“Pietro, il partigiano sardo” di Antonietta Langiu: una riflessione sulla responsabilità personale e collettiva

Il nuovo romanzo di Antonietta Langiu – scrittrice veracemente sarda nata a Berchidda (SS) nel 1936, residente da molti anni nelle Marche nel piccolo borgo di Sant’Elpidio a Mare (FM) con il marito, il noto pittore Ottorino Pierleoni – uscito recentemente merita un approfondimento.

Pietro, il partigiano sardo di Antonietta Langiu
Pietro, il partigiano sardo di Antonietta Langiu

Il titolo, Pietro, il partigiano sardo (Manni, Lecce, 2021), di per sé svela già il contenuto dello stesso, che trae origine da motivi storici e, come vedremo, ha tra le volontà quella di fungere da testimonianza familiare e collettiva di un momento nevralgico del nostro passato nazionale. Quello, appunto, della Resistenza che già nel 1944 aveva cominciato ad organizzarsi in bande e in maniera frugale e che nel corso del 1945 avrebbe visto, nel connubio con l’intervento delle forze in sostegno all’Italia martoriata, scalzare per sempre la nefanda dittatura del fascismo.

Il volume prende in esame l’esistenza di Pietro, sin dalla sua giovinezza, inserito nel suo contesto familiare e popolare per giungere all’età adulta dell’uomo, alla sua ritrovata consapevolezza ed è, dunque, anche un romanzo di crescita e maturazione, esempio di quelli che in passato si sarebbero definiti “di formazione”. Piuttosto che una formazione quella di Pietro è una continua resistenza e resilienza, una sofferenza sottaciuta che, nel contesto militare nel quale è inserito, viene ad assumere le tinte di una sopportazione quasi dai toni sacrificali.

Dopo una lunga poesia della nota scrittrice Joyce Lussu (1912-1998) – dall’autrice conosciuta personalmente al punto di viaggiarci insieme nella loro comune terra, la Sardegna, e frequentata nei suoi ultimi anni quando risiedeva nella tenuta di San Tommaso alle porte di Fermo – che apre il volume e che anticipa il tema della morte – leitmotiv di ogni narrazione di guerra e uno dei motivi del presente romanzo – ci s’immerge nella prima sezione (il romanzo ne conta quattro, sono di diversa lunghezza e, come si vedrà, contraddistinguono i momenti salienti del percorso accidentato del protagonista, combattente ed esule).

L’autrice consegna al lettore con tocchi di vivo colore le peculiarità di una terra brulla e selvaggia quale è la Sardegna campestre di quel periodo storico, raccolta attorno ai nuclei familiari e alle attività e istituzioni cittadine.
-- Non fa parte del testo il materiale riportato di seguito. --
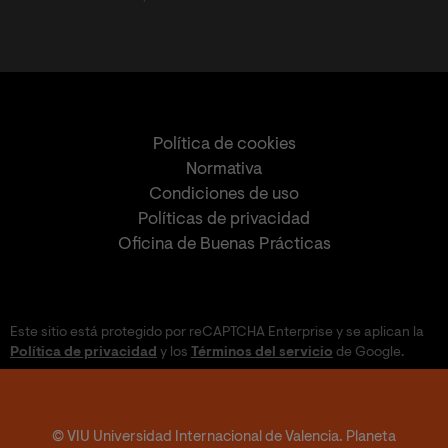
Política de cookies
Normativa
Condiciones de uso
Políticas de privacidad
Oficina de Buenas Prácticas
Este sitio está protegido por reCAPTCHA Enterprise y se aplican la
Política de privacidad
y los
Términos del servicio
de Google.
© VIU Universidad Internacional de Valencia. Planeta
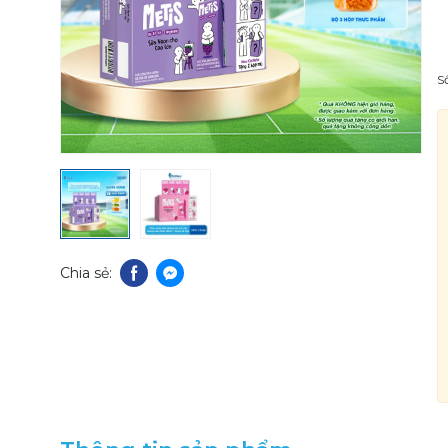
S
Chia sẻ:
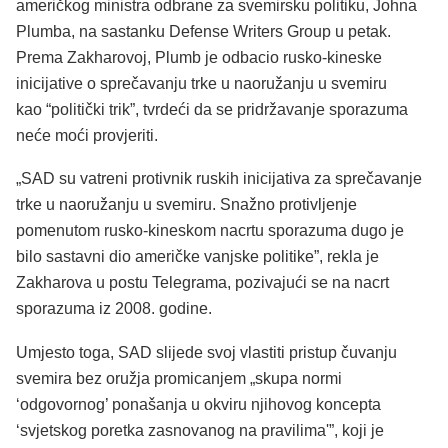
američkog ministra odbrane za svemirsku politiku, Johna
Plumba, na sastanku Defense Writers Group u petak.
Prema Zakharovoj, Plumb je odbacio rusko-kineske
inicijative o sprečavanju trke u naoružanju u svemiru
kao “politički trik”, tvrdeći da se pridržavanje sporazuma
neće moći provjeriti.
„SAD su vatreni protivnik ruskih inicijativa za sprečavanje
trke u naoružanju u svemiru. Snažno protivljenje
pomenutom rusko-kineskom nacrtu sporazuma dugo je
bilo sastavni dio američke vanjske politike”, rekla je
Zakharova u postu Telegrama, pozivajući se na nacrt
sporazuma iz 2008. godine.
Umjesto toga, SAD slijede svoj vlastiti pristup čuvanju
svemira bez oružja promicanjem „skupa normi
‘odgovornog’ ponašanja u okviru njihovog koncepta
‘svjetskog poretka zasnovanog na pravilima'”, koji je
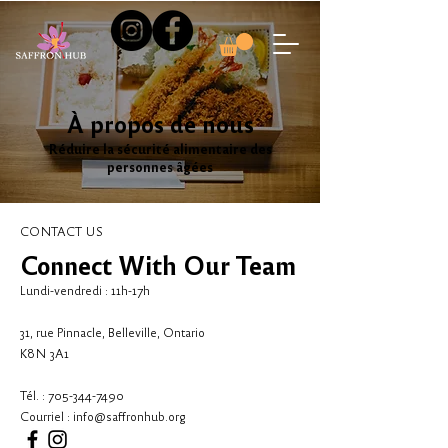
À propos de nous
Réduire la sécurité alimentaire des
personnes âgées
CONTACT US
Connect With Our Team
Lundi-vendredi : 11h-17h
31, rue Pinnacle, Belleville, Ontario
K8N 3A1
Tél. :
705-344-7490
Courriel :
info@saffronhub.org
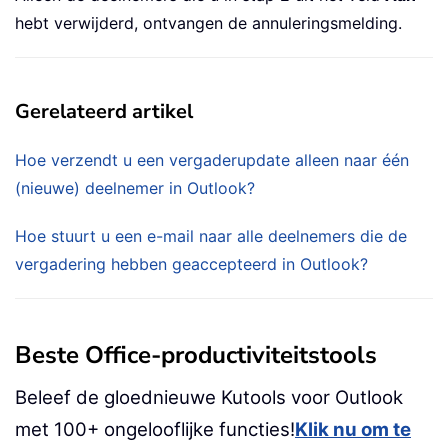
hebt verwijderd, ontvangen de annuleringsmelding.
Gerelateerd artikel
Hoe verzendt u een vergaderupdate alleen naar één
(nieuwe) deelnemer in Outlook?
Hoe stuurt u een e-mail naar alle deelnemers die de
vergadering hebben geaccepteerd in Outlook?
Beste Office-productiviteitstools
Beleef de gloednieuwe Kutools voor Outlook
met 100+ ongelooflijke functies!
Klik nu om te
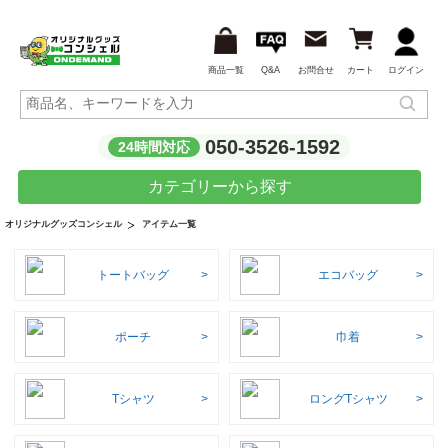
商品一覧
Q&A
お問合せ
カート
ログイン
050-3526-1592
24時間対応
カテゴリーから探す
アイテム一覧
オリジナルグッズコンシェル
トートバッグ
エコバッグ
ポーチ
巾着
Tシャツ
ロングTシャツ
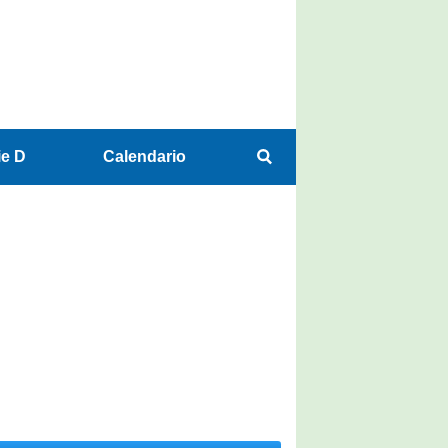
ie D
Calendario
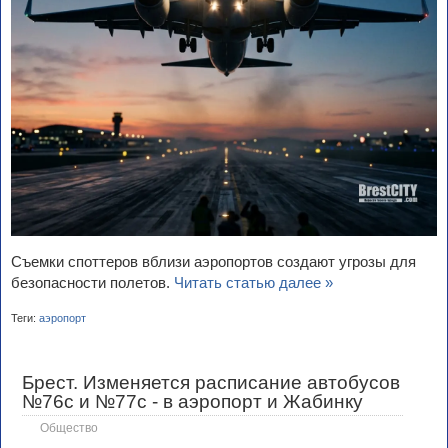
Съемки споттеров вблизи аэропортов создают угрозы для
безопасности полетов.
Читать статью далее »
Теги:
аэропорт
Брест. Изменяется расписание автобусов
№76с и №77с - в аэропорт и Жабинку
Общество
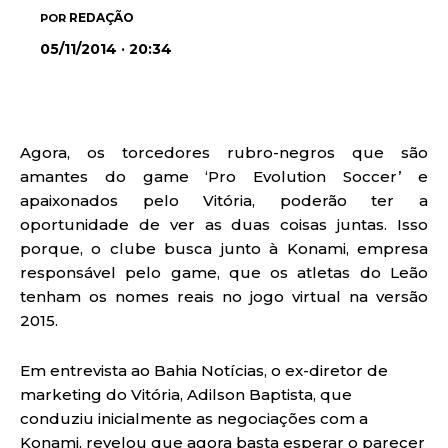
REDAÇÃO
POR
05/11/2014 · 20:34
Agora, os torcedores rubro-negros que são
amantes do game ‘Pro Evolution Soccer’ e
apaixonados pelo Vitória, poderão ter a
oportunidade de ver as duas coisas juntas. Isso
porque, o clube busca junto à Konami, empresa
responsável pelo game, que os atletas do Leão
tenham os nomes reais no jogo virtual na versão
2015.
Em entrevista ao Bahia Notícias, o ex-diretor de
marketing do Vitória, Adilson Baptista, que
conduziu inicialmente as negociações com a
Konami, revelou que agora basta esperar o parecer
La voce extra-diegetica della narratrice riflette sin da subito sul tema della guerra giungendo ben presto alla conclusione che “in guerra niente è leale e scontato”.

La cronistoria degli eventi è di fondamentale importanza per contestualizzare la narrazione: si parte dal 1936, anno importante per il fascismo perché detta la creazione dell’Impero con la conquista di territori oltremare che vanno ad arricchire i possedimenti e ad accrescere ancor più il delirio di onnipotenza dei gerarchi fascisti. Si parla della guerra d’Etiopia con la successiva fuga del re legittimo Hailé Selassié (1892-1975): l’Italia diviene un impero. In quest’ottica, assieme alle varie forme della retorica di regime e del mito dei fasti imperiali, sarà la popolazione civile a farne le spese. Prima la promessa dell’oro alla patria, in difesa di una grandezza della stirpe e della Nazione che va protetta ed esaltata e poi l’arruolamento di numerosi giovani che vengono mandati a combattere in vari contesti internazionali: chi nella guerra di Spagna – che si combatterà dal 1936 al 1939 e decreterà l’istaurazione di una nuova dittatura figlia, appunto, del fascismo di marca italiana – chi in Russia, chi in Albania e nei Balcani.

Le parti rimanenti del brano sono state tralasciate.